The digestive system

The digestive systemThe stomach
When you eat, the food travels down a long, narrow tube called the food pipe into your stomach. Here, the food is churned into smaller pieces and your digestive juices turn it into liquid.

The small bowels
The journey continues as the contents of your stomach move into the small bowel (ileum), where digestion finishes. Your body absorbs the nutrients it needs for energy, growth and building new cells and channels these into the bloodstream.

The large bowel
When all nutrition has been absorbed, the remains move into the large bowel (colon), where your body absorbs more fluid to make the waste more solid. The muscles in your colon wall then push any waste forward into your rectum, where it passes out of your body through your anus, with the aid of the sphincter muscles, as stool.

Colostomy 

In a colostomy operation, part of your large bowel (colon) is brought to the surface of your abdomen to form a stoma (opening). A colostomy is usually made on the left-hand side of your abdomen, but may in some circumstances be on the right-hand side. When a colostomy is made on your abdomen it alters the usual way you go to the toilet to pass faeces. Instead of coming out through your anus, your faeces will pass through the stoma. The passing of faeces is usually controlled by a special sphincter muscle in the anus. However, the main difference for you when you have a stoma, is that you are no longer able to hold on to or have control over, when you need to pass faeces. You also do not have any control over when you pass wind or flatus. 

Ileostomy

In an ileostomy operation, part of your small bowel (ileum) is brought to the surface of your abdomen to form a stoma (opening). An ileostomy is usually made on the right hand side of your abdomen, but may in some circumstances be on the left hand side.When an ileostomy is made on your abdomen, it alters the usual way you go to the toilet to pass faeces. Instead of coming out through your anus, your faeces will pass through the stoma. The passing of faeces is usually controlled by a special sphincter muscle in the anus. However, the main difference for you when you have a stoma, is that you are no longer able to hold on to or have control over, when you need to pass faeces. You also do not have any control over when you pass wind or flatus. 

The urinary system

The urinary systemUrine is made by your kidneys and travels down two tubes called the ureters to your bladder.
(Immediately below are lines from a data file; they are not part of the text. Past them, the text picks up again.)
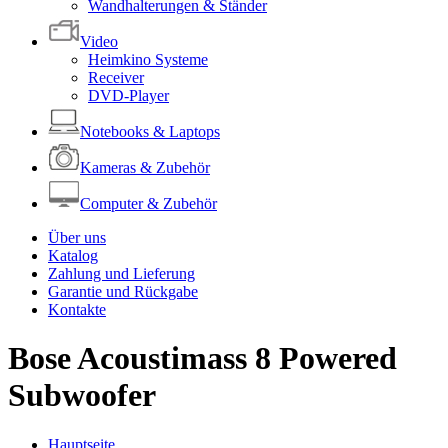
Wandhalterungen & Ständer
Video
Heimkino Systeme
Receiver
DVD-Player
Notebooks & Laptops
Kameras & Zubehör
Computer & Zubehör
Über uns
Katalog
Zahlung und Lieferung
Garantie und Rückgabe
Kontakte
Bose Acoustimass 8 Powered
Subwoofer
Hauptseite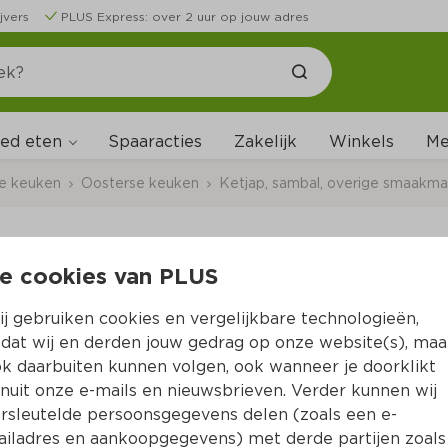
jvers
PLUS Express: over 2 uur op jouw adres
ed eten
Me
Spaaracties
Zakelijk
Winkels
ale keuken
Oosterse keuken
Ketjap, sambal, overige smaakma
e cookies van PLUS
Kokki Djawa Kruiden
j gebruiken cookies en vergelijkbare technologieën,
Per Pot 25 g  (per kilo €43.60)
dat wij en derden jouw gedrag op onze website(s), maa
k daarbuiten kunnen volgen, ook wanneer je doorklikt
1.
09
nuit onze e-mails en nieuwsbrieven. Verder kunnen wij
rsleutelde persoonsgegevens delen (zoals een e-
iladres en aankoopgegevens) met derde partijen zoals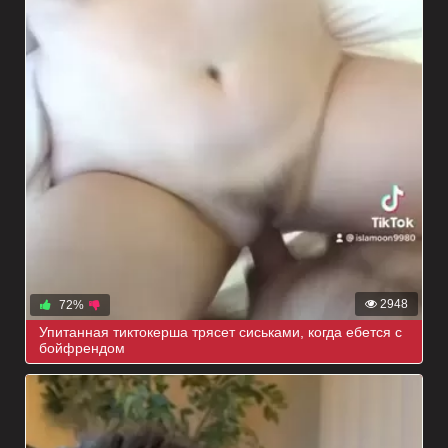
2948
72%
Упитанная тиктокерша трясет сиськами, когда ебется с
бойфрендом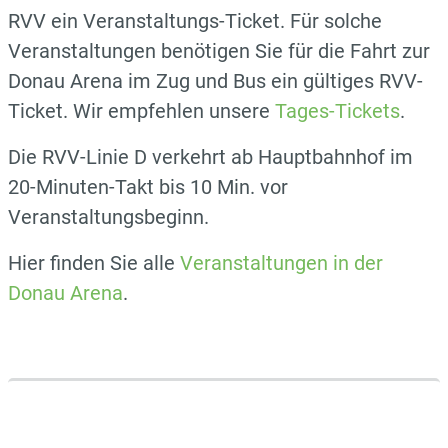
RVV ein Veranstaltungs-Ticket. Für solche
Veranstaltungen benötigen Sie für die Fahrt zur
Donau Arena im Zug und Bus ein gültiges RVV-
Ticket. Wir empfehlen unsere
Tages-Tickets
.
Die RVV-Linie D verkehrt ab Hauptbahnhof im
20-Minuten-Takt bis 10 Min. vor
Veranstaltungsbeginn.
Hier finden Sie alle
Veranstaltungen in der
Donau Arena
.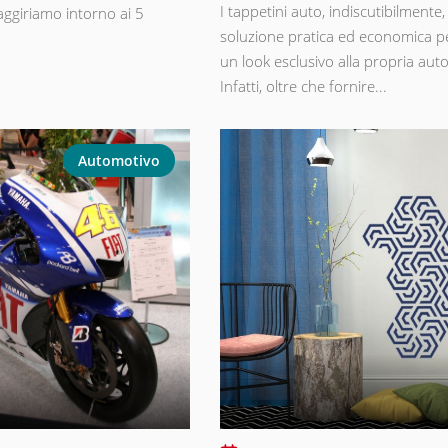
I tappetini auto, indiscutibilmente
i aggiriamo intorno ai 5
soluzione pratica ed economica p
un look esclusivo alla propria aut
Infatti, oltre che fornire...
Automotivo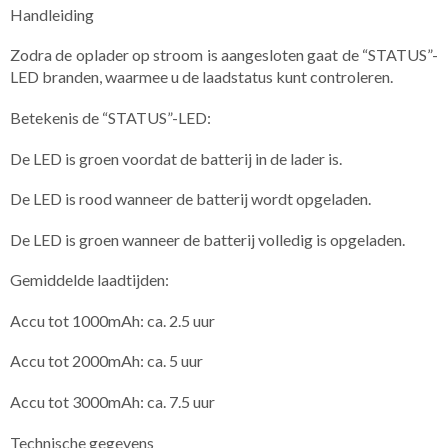
Handleiding
Zodra de oplader op stroom is aangesloten gaat de “STATUS”-
LED branden, waarmee u de laadstatus kunt controleren.
Betekenis de “STATUS”-LED:
De LED is groen voordat de batterij in de lader is.
De LED is rood wanneer de batterij wordt opgeladen.
De LED is groen wanneer de batterij volledig is opgeladen.
Gemiddelde laadtijden:
Accu tot 1000mAh: ca. 2.5 uur
Accu tot 2000mAh: ca. 5 uur
Accu tot 3000mAh: ca. 7.5 uur
Technische gegevens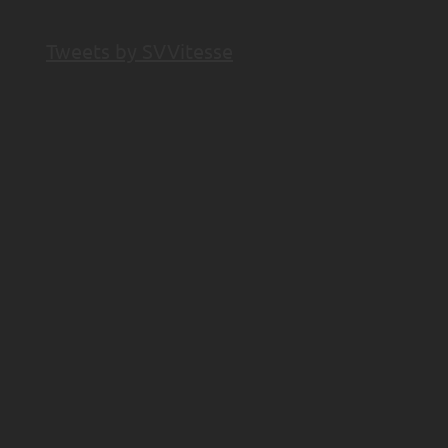
Tweets by SVVitesse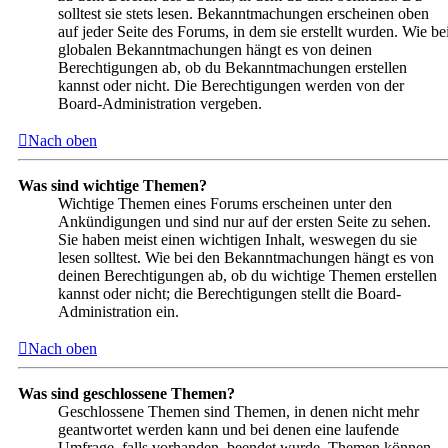
solltest sie stets lesen. Bekanntmachungen erscheinen oben
auf jeder Seite des Forums, in dem sie erstellt wurden. Wie be
globalen Bekanntmachungen hängt es von deinen
Berechtigungen ab, ob du Bekanntmachungen erstellen
kannst oder nicht. Die Berechtigungen werden von der
Board-Administration vergeben.
Nach oben
Was sind wichtige Themen?
Wichtige Themen eines Forums erscheinen unter den
Ankündigungen und sind nur auf der ersten Seite zu sehen.
Sie haben meist einen wichtigen Inhalt, weswegen du sie
lesen solltest. Wie bei den Bekanntmachungen hängt es von
deinen Berechtigungen ab, ob du wichtige Themen erstellen
kannst oder nicht; die Berechtigungen stellt die Board-
Administration ein.
Nach oben
Was sind geschlossene Themen?
Geschlossene Themen sind Themen, in denen nicht mehr
geantwortet werden kann und bei denen eine laufende
Umfrage, falls vorhanden, beendet wurde. Themen können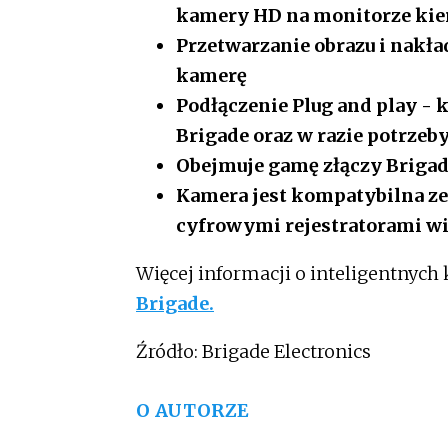
kamery HD na monitorze kie
Przetwarzanie obrazu i nakł
kamerę
Podłączenie Plug and play - 
Brigade oraz w razie potrzeb
Obejmuje gamę złączy Brigade
Kamera jest kompatybilna z
cyfrowymi rejestratorami 
Więcej informacji o inteligentnych
Brigade.
Źródło: Brigade Electronics
O AUTORZE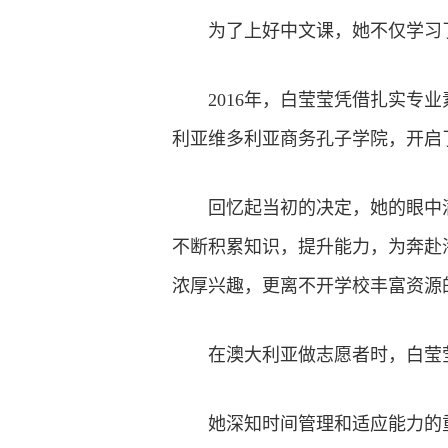
为了上好中文课，她不仅学习
2016年，白莹莹凭借扎实
利亚维多利亚商务孔子学院，开启
回忆起当初的决定，她的眼中
不断积累知识，提升能力，为奔赴
浓厚兴趣，更离不开学校丰富资源
在澳大利亚做志愿者时，白莹
她深知时间管理和适应能力的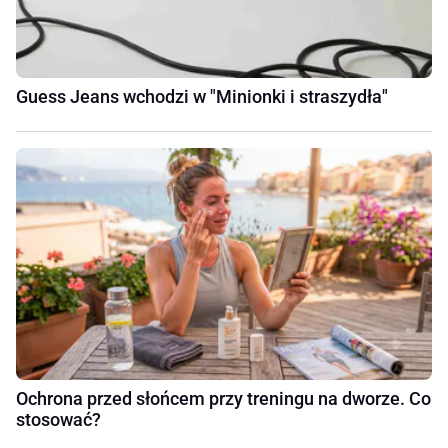
Guess Jeans wchodzi w "Minionki i straszydła"
Ochrona przed słońcem przy treningu na dworze. Co
stosować?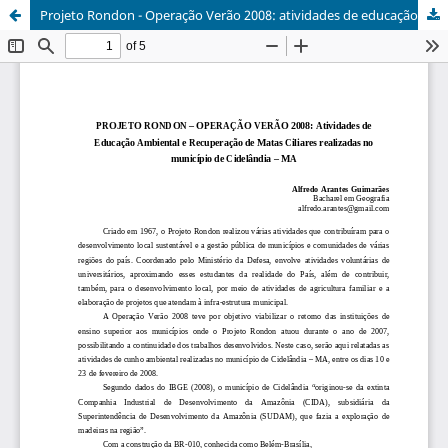
Projeto Rondon - Operação Verão 2008: atividades de educação ambiental e recuperação de matas ciliares realizadas no município de Cidelândia - MA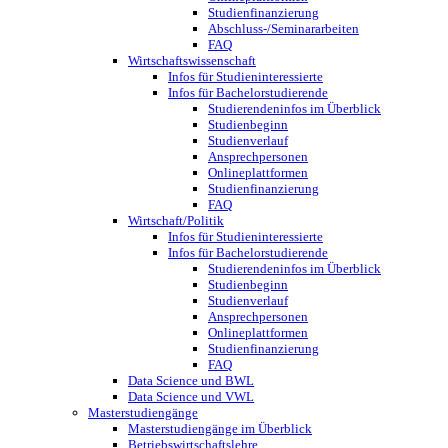
Studienfinanzierung
Abschluss-/Seminararbeiten
FAQ
Wirtschaftswissenschaft
Infos für Studieninteressierte
Infos für Bachelorstudierende
Studierendeninfos im Überblick
Studienbeginn
Studienverlauf
Ansprechpersonen
Onlineplattformen
Studienfinanzierung
FAQ
Wirtschaft/Politik
Infos für Studieninteressierte
Infos für Bachelorstudierende
Studierendeninfos im Überblick
Studienbeginn
Studienverlauf
Ansprechpersonen
Onlineplattformen
Studienfinanzierung
FAQ
Data Science und BWL
Data Science und VWL
Masterstudiengänge
Masterstudiengänge im Überblick
Betriebswirtschaftslehre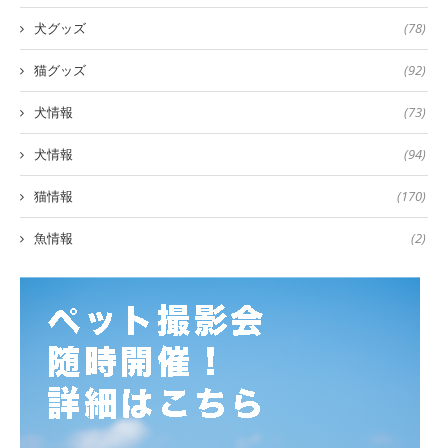
犬グッズ
(78)
猫グッズ
(92)
犬情報
(73)
犬情報
(94)
猫情報
(170)
魚情報
(2)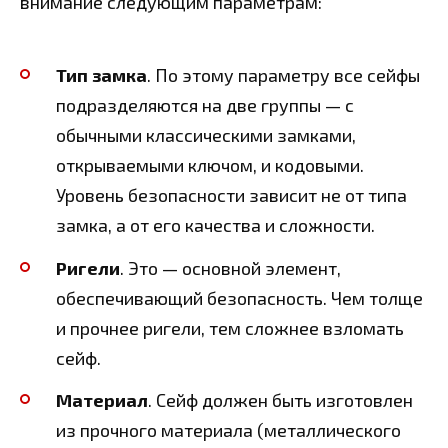
внимание следующим параметрам:
Тип замка
. По этому параметру все сейфы
подразделяются на две группы — с
обычными классическими замками,
открываемыми ключом, и кодовыми.
Уровень безопасности зависит не от типа
замка, а от его качества и сложности.
Ригели
. Это — основной элемент,
обеспечивающий безопасность. Чем толще
и прочнее ригели, тем сложнее взломать
сейф.
Материал
. Сейф должен быть изготовлен
из прочного материала (металлического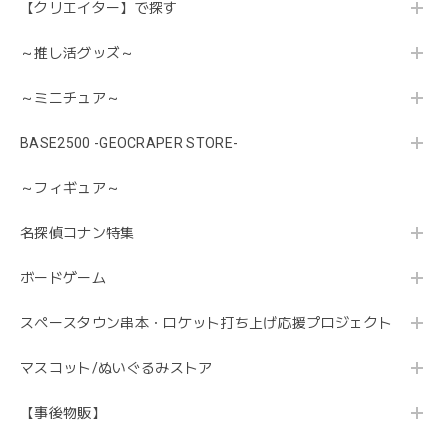
【クリエイター】で探す
～推し活グッズ～
～ミニチュア～
BASE2500 -GEOCRAPER STORE-
～フィギュア～
名探偵コナン特集
ボードゲーム
スペースタウン串本・ロケット打ち上げ応援プロジェクト
マスコット/ぬいぐるみストア
【事後物販】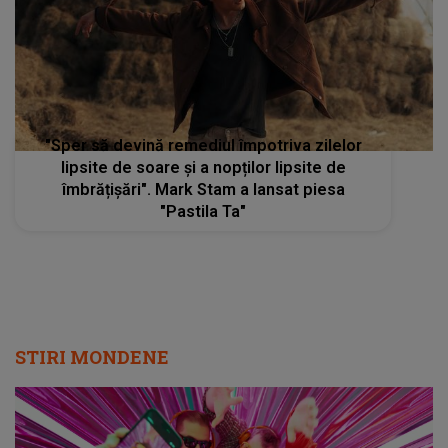
"Sper să devină remediul împotriva zilelor
lipsite de soare și a nopților lipsite de
îmbrățișări". Mark Stam a lansat piesa
"Pastila Ta"
STIRI MONDENE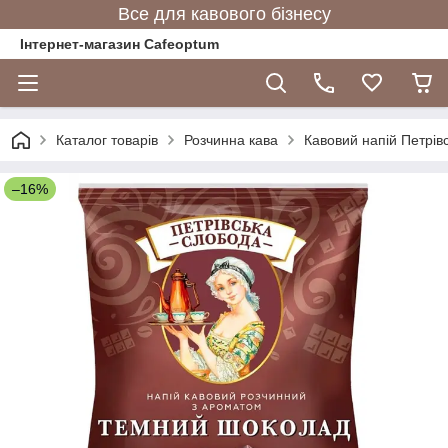
Все для кавового бізнесу
Інтернет-магазин Cafeoptum
Каталог товарів
Розчинна кава
Кавовий напій Петрі
–16%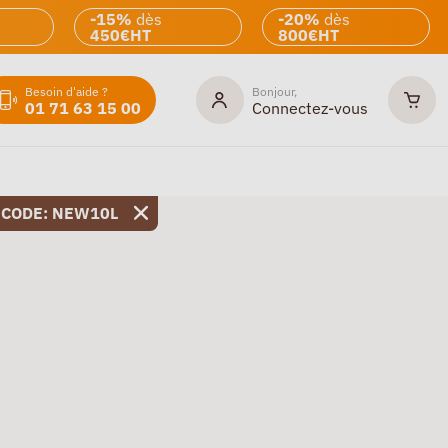
-15%
dès
-20%
dès
450€HT
800€HT
Besoin d'aide ?
Bonjour,
01 71 63 15 00
Connectez-vous
 CODE: NEW10L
Urine is produced all the time, but it is stored in your bladder until you get a sense that you need to urinate. The urine then passes out of your body through the urethra.

Urostomy

When a urostomy is made, it alters the usual way you pass urine. A passage is made for urine to pass from your kidneys to the outside of your abdomen, ending in a small spout. This is called a stoma (opening).  Instead of coming out through your urethra, your urine will pass through the stoma. The passing of urine is usually controlled by a special muscle in the urethra. However, the main difference for you when you have a stoma, is that you are no longer able to hold on to or have control over, when you need to pass urine.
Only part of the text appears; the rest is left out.